64- Mızmız, dırdırcı insanları hiç sevmem; bu adamlar yaşamanın sevinçlerine yan çizer, dertlere can atar, dertlerle kaynaşırlar: Sinekler gibi, cilalı pırıl pırıl yerlerde tutunamaz, pürtüklü, pürüzlü yerlere abanır, oralarda rahat ederler; ya da sülükler gibi kara kan içer, kanla beslenirler.
65- Eğitimin insanı bozmaması yetmez, daha iyiden yana değiştirmesi gerekir.
66- Yalnız yaşamanın bir tek amacı vardır sanıyorum; o da daha başıboş, daha rahat yaşamak.
67- Çok kez insan dünya işlerini bıraktığını sanır; oysaki bu işlerin yolunu değiştirmekten başka bir şey yapmamıştır.
68- ev işlerinin az önemli olmaları, daha az yorucu olmalarını gerektirmez.
69- Dertlerimizi avutan akıl ve hikmettir, O engin denizlerin ötesindeki yerler değil.

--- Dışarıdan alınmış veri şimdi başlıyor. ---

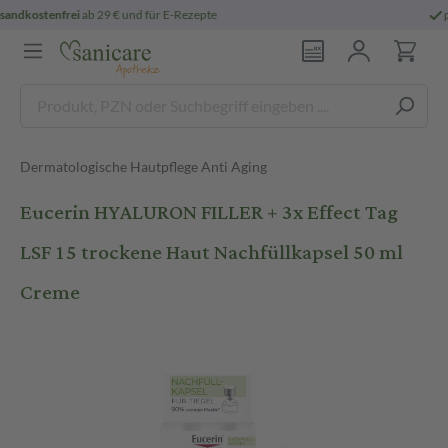
persönliche
pharmazeutische Beratung
Dermatologische Hautpflege Anti Aging
Eucerin HYALURON FILLER + 3x Effect Tag
LSF 15 trockene Haut Nachfüllkapsel 50 ml
Creme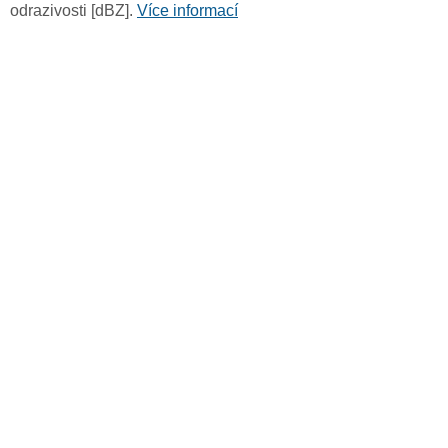
odrazivosti [dBZ].
Více informací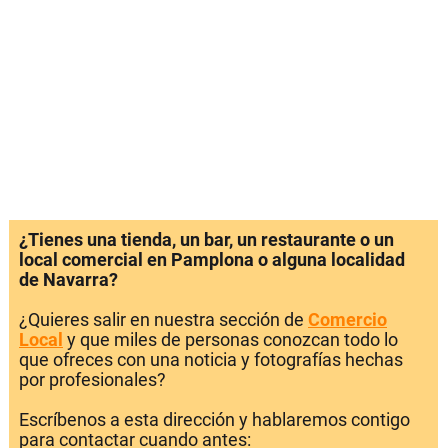
¿Tienes una tienda, un bar, un restaurante o un
local comercial en Pamplona o alguna localidad
de Navarra?
¿Quieres salir en nuestra sección de
Comercio
Local
y que miles de personas conozcan todo lo
que ofreces con una noticia y fotografías hechas
por profesionales?
Escríbenos a esta dirección y hablaremos contigo
para contactar cuando antes: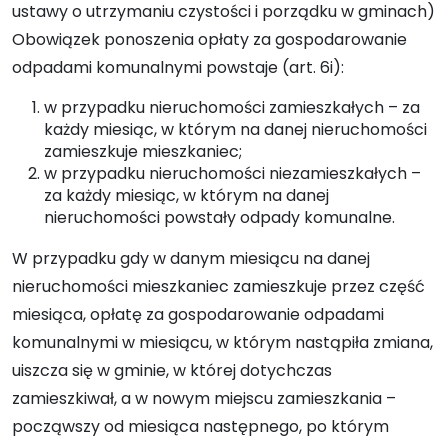
ustawy o utrzymaniu czystości i porządku w gminach)
Obowiązek ponoszenia opłaty za gospodarowanie
odpadami komunalnymi powstaje (art. 6i):
w przypadku nieruchomości zamieszkałych – za
każdy miesiąc, w którym na danej nieruchomości
zamieszkuje mieszkaniec;
w przypadku nieruchomości niezamieszkałych –
za każdy miesiąc, w którym na danej
nieruchomości powstały odpady komunalne.
W przypadku gdy w danym miesiącu na danej
nieruchomości mieszkaniec zamieszkuje przez część
miesiąca, opłatę za gospodarowanie odpadami
komunalnymi w miesiącu, w którym nastąpiła zmiana,
uiszcza się w gminie, w której dotychczas
zamieszkiwał, a w nowym miejscu zamieszkania –
począwszy od miesiąca następnego, po którym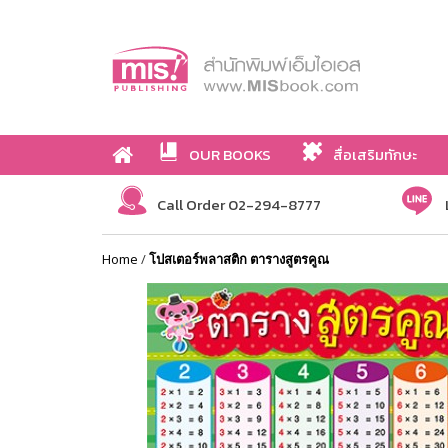
OUR BOOKS
สื่อเสริมทักษะ
Call Order 02-294-8777
Home
/
โปสเตอร์พลาสติก ตารางสูตรคูณ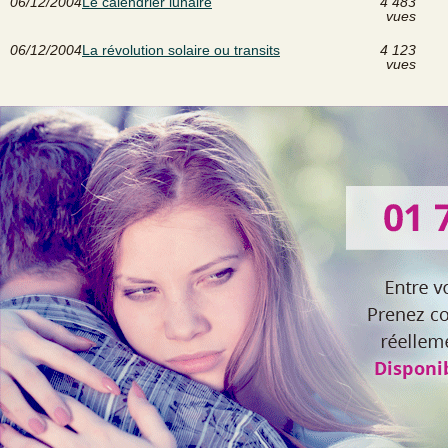
06/12/2004
Le calendrier lunaire
4 483
vues
06/12/2004
La révolution solaire ou transits
4 123
vues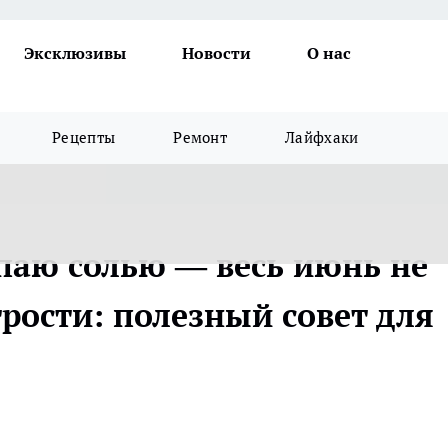
Эксклюзивы
Новости
О нас
Рецепты
Ремонт
Лайфхаки
паю солью — весь июнь не
рости: полезный совет для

70- Ülke değiştirmekle kıskançlık, cimrilik, kararsızlık, korku, tutku bizi bırakmaz.
71- Sokrates’e birisi için, seyahat onu hiç değiştirmedi, demişler. O da: Çok doğal, çünkü kendisini de beraber götürmüştür, demiş.
72- İçi arınmamışsa, neler bekler insanı,
Kendi kendisiyle ne savaşlar eder boşuna!
Tutkuları içinde ne kemirici kaygılar.
Ne korkular içinde kıvranır insan!
Ne çöküntüler yapar bizde gurur, şehvet,
Öfke, gevşeklik ve tembellik!
73- Issız yerlerde kendin için bir evren ol.
74- Yapmaya alıştırıldığımız işlerden binde biri bile kendimizle doğrudan doğruya ilgili değil.
75- Bir devleti hiçbir şey yenilik kadar rahatsız etmez. . .
76- Dünyanın birden düzeleceği yoktur; ama insan kendini sıkan şey karşısında o kadar sabırsızdır ki, her ne pahasına olursa olsun ondan kurtulmak ister. Binlerce örnek de gösteriyor ki dünya böyle çabuk iyileşme aramaktan hep zarar görür: Durumunda genel bir iyileşme
olmadıkça, bir an dertten kurtulması iyileşmesi demek değildir.
77- Kavuşabildiğimiz zevk ve nimetlerin hepsi mutlaka dertlerle, üzüntülerle karışıktır.
78- Derin bir sevinçte, eğlentiden çok ciddilik vardır.
79- Mutluluk bile haddini aşarsa azap olur.
80- Tanrıların bize verdiği bütün nimetlerin hiçbiri katıksız ve kusursuz değildir, onları bir dert pahasına satın alırız.
81- Sokrates der ki: «Tanrılardan biri hazla elemi birleştirip karıştırmak istemiş, bunu başaramayınca, bari şunları kuyruklarından birbirine bağlayalım, demiştir. »
82- Ağlamak da bir zevktir.
83- Yitirdiğimiz dostların anısı, çok eski bir şarabın acılığı gibi, mayhoş elmalar gibi hoşumuza gider.
84- Adaletin yasalarında bile mutlaka adaletsiz bir taraf vardır.
85- Örnek olsun diye verilen her cezada kamunun yararına ve bireyin zararına bir adaletsizlik vardır.